I’m very grateful that I was granted the gift of being a strong writer at a young age. In some social situations, it can been a double-edged sword and I’ve struggled to accept that. By nature, part of being a good writer is being forward thinking and not settling for the status-quo. I have an inner hunger to dig deeper to explain the unexplained in my own original way. I’ve said it before that I feel most alive when I’ve locked into an idea that I know nobody else could come up with. The irony of that though is that outside of my own personal satisfaction I get from writing, I attempt to connect with others with my thoughts when I share my writing. Connecting with others is a biological need for all of us. Without human interaction, society as we know it wouldn’t exist or continue to advance. My health experiences have only exasperated my desire to be able to connect with others through writing to hopefully impart some of the valuable lessons I have learned about life on others.

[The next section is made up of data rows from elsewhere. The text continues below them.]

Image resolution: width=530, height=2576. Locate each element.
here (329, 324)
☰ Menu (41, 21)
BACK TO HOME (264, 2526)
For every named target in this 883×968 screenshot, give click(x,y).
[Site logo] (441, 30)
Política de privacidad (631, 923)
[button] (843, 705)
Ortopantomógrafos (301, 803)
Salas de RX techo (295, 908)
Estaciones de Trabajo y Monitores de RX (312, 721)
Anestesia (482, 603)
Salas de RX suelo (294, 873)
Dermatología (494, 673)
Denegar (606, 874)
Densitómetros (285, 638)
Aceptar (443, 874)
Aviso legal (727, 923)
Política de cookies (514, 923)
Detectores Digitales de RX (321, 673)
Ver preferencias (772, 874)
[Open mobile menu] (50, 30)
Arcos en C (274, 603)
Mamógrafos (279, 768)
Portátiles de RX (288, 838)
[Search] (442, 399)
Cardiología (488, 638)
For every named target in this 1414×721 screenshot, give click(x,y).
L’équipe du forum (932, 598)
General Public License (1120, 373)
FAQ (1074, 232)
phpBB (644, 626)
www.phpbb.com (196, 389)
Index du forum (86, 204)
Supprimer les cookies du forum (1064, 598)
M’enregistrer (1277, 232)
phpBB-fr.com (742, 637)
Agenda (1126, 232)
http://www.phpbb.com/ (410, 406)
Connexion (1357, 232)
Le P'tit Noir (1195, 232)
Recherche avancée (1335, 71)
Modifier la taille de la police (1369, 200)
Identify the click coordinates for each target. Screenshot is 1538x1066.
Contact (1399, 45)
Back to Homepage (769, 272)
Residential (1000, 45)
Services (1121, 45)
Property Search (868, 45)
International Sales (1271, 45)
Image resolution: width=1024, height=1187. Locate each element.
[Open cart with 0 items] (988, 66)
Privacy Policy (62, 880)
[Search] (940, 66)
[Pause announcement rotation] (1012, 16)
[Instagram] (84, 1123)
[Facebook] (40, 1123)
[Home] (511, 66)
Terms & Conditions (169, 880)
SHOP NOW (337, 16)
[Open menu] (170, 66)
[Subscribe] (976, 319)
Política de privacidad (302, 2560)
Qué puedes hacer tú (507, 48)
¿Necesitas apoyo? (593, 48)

My struggle has always been verbally communicating the creative ideas that I have swirling around in my head. Case and point:
Last night during my mindfulness course, I was attempting to explain to others in the group that everything in life can be summed up by the saying, “there’s two sides to every coin.” It was an effort of mine to take the theory of acceptance and define it in a more accessible way. The example I used was when someone you love passes away. When someone you love passes away, one side of the coin is the situation at hand. The end of life. The grief and sadness that goes along with it. The other side of that coin is reframing the situation into what you learned from it to make the situation useful in your life going forward. Perhaps that person passing away taught you that you needed to take your health more seriously and begin to exercise and eat healthier. I didn’t do a good job of explaining it at all, and the point clearly didn’t fully resonate or spur up more conversation. I thought that I had a powerful point in my head but struggled mightily with putting it into words or into a form that others would be able to understand.
There have been so many other instances where I’ve said the wrong things, relative to what I wanted to say in my head. It makes me feel so helpless and not want to have face to face conversations with anybody. I’m scared I’ll say the wrong thing. It makes me want to rush to my computer, give myself a chance to write my thoughts down, perfect them and then hand people a printout of what I wrote. I worry that my creative thoughts sometimes prevent me from having quality conversations with people because I lose their interest with my lack of clarity.
With our mindfulness lesson on acceptance, I learned that I need to lower my expectation that I’m going to connect with everyone and that my thoughts are going to change the world. It’s just not going to happen. When all is said and done, writing is my passion and I needed to realize that setting realistic expectations for myself will help with my social anxiety.